Speaking about traditional Bulgarian cuisine, one of our favorites is called ‘banitsa’. In its classical version, it’s a Bulgarian savory cheese pie made of rolled phyllo sheets filled with Bulgarian white cheese, eggs and yougurt.
Recenlty, we are into the growing trend for renewal of traditional cuisine by giving new life to favorite grandma’s recipes with a twist of preparation methods and/or additional ingredients. And last Sunday we felt like cooking ‘banitsa’ but with a twist of roses! We ended up with easy-to-do and tasty savory-sweet version. This is the recipe we share here.
Mini ‘banitsa’ pies with goat cheese, rosemary and roses
goat cheese (Bulgarian or Greek)
rosemary – dried or fresh
Rosey’s mark rose jam
1 quail egg
Leave the puff pastry to unfreeze for 3-4 hours or move it from the freezer to the fridge from the night before.

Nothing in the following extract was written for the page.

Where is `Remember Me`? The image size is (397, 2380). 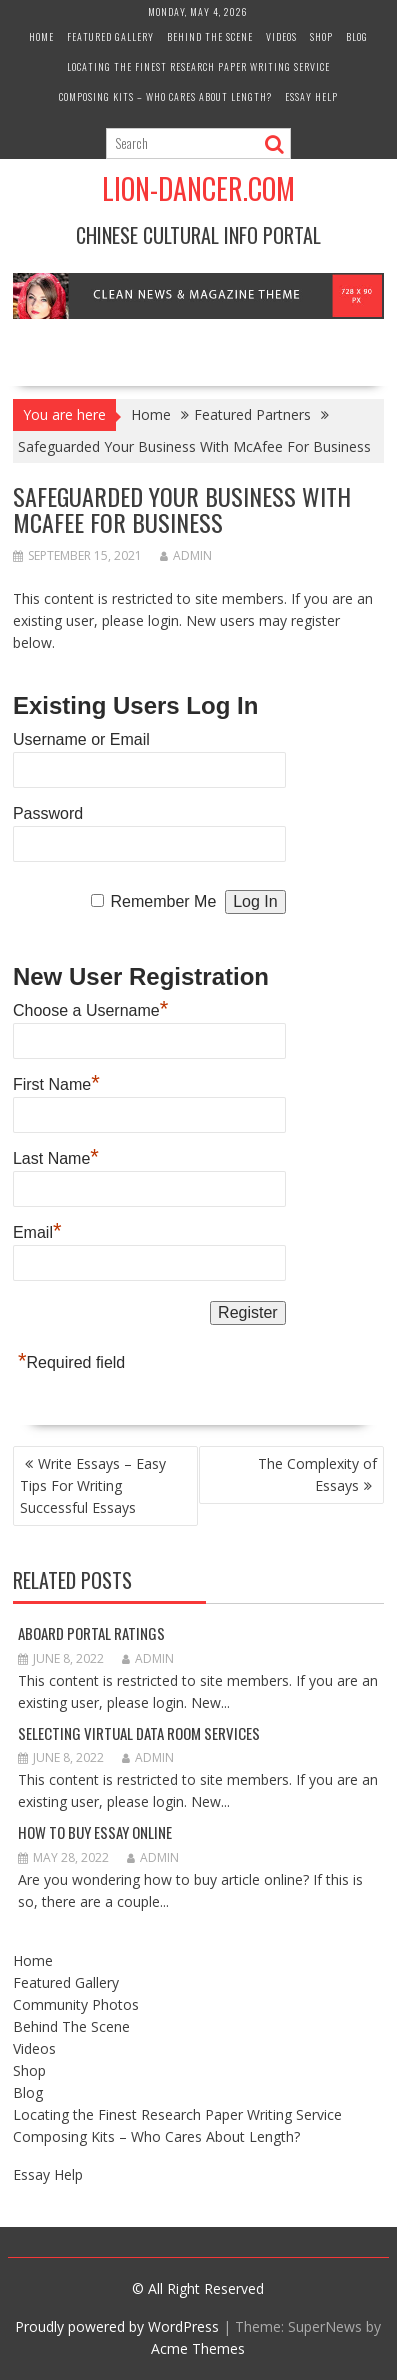 Remember Me is located at coordinates (164, 901).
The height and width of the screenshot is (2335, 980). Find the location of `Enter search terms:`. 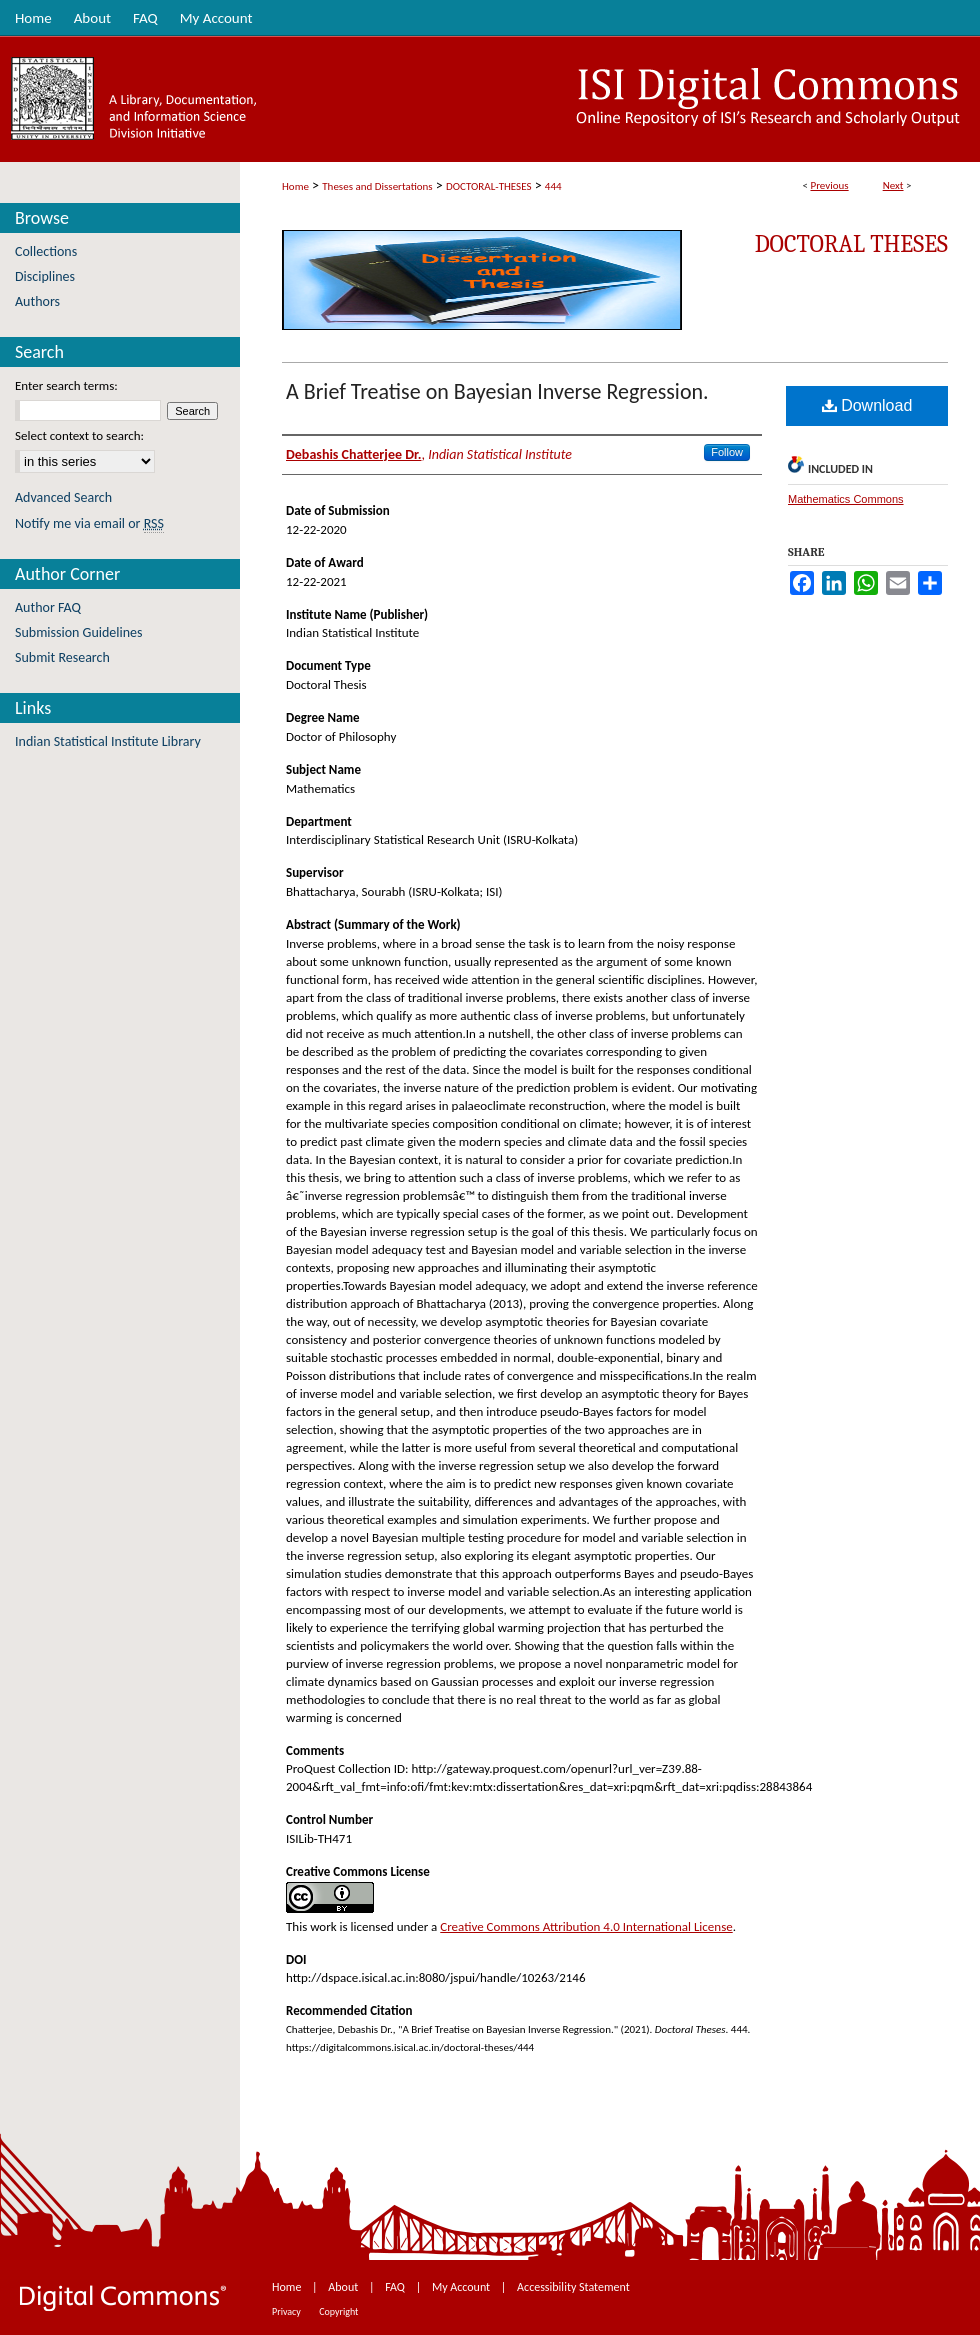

Pound the rosemary and mix it in a bowl with the goat cheese crushed with the help of fork.
After the puff pastry is ready for work, spread it out on a cutting board sprinkled with flour and cut it in squares. In the center of each square put a tea spoon of rose jam and a tea spoon of the rosemary goat cheese mixture.
Fold the squares and seal by pressing with fingers. For a safe seal and to avoid leaks of the stuffing, wet the bords of the pastry with watered fingers.
Smear the folded pies with the quail egg on top for a nice golden crust. You can sprinkle some rosemary and dried rose petals on top as well.
Bake in preheated oven at 200˚C for 15 minutes or till you get that golden crust.
Serve the ‘banista’ pies after cooled down, preferably together with a glass of ayran (traditional yougurt drink).